(Records from a collection)
----------------

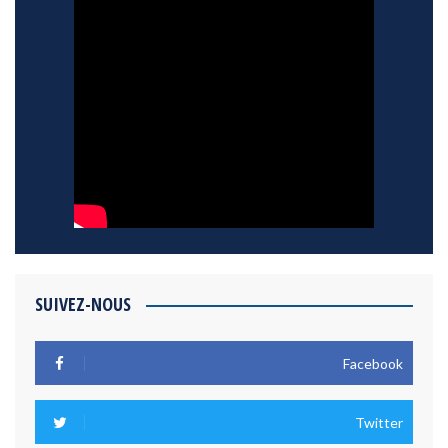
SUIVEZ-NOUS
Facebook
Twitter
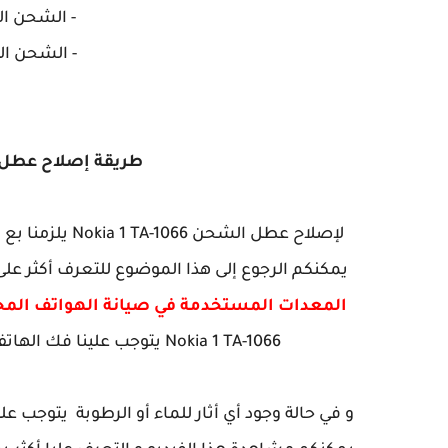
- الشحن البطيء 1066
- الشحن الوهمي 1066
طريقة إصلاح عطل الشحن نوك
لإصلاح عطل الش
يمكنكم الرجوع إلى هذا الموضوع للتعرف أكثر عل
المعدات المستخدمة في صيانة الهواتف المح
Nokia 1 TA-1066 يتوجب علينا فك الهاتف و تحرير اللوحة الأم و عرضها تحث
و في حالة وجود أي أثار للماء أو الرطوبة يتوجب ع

----------------

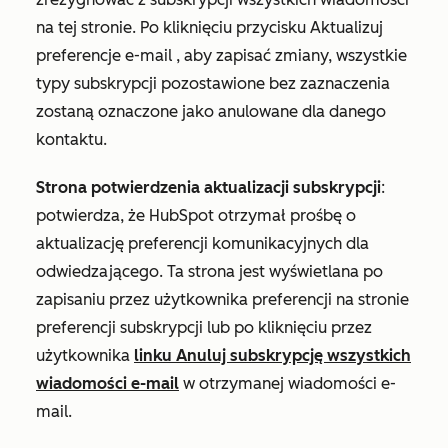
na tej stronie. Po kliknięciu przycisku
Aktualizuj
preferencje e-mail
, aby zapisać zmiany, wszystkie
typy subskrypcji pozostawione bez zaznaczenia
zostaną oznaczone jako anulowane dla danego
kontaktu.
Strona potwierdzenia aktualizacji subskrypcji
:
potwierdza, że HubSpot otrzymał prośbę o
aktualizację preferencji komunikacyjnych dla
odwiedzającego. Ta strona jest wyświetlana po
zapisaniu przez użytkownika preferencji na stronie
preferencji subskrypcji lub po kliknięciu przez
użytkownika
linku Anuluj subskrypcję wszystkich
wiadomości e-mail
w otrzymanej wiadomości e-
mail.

----------------

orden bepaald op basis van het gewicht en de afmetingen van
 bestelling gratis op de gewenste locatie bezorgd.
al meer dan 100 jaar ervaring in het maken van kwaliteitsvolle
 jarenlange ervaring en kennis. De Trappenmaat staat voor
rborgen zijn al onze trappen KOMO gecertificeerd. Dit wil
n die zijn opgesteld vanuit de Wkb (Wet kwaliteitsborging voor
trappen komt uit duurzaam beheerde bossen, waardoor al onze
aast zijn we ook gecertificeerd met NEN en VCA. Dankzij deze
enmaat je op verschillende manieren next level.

----------------

**Directions for this task**
Using the data above, repeat exactly the lines that begin at the line with "المعدات المستخدمة في صيانة الهواتف المح" and end at the line with "و في حالة وجود", both ends included.

**Solution to this task**
المعدات المستخدمة في صيانة الهواتف المح
Nokia 1 TA-1066 يتوجب علينا فك الهاتف و تحرير اللوحة الأم و عرضها تحث
و في حالة وجود أي أثار للماء أو الرطوبة يتوجب ع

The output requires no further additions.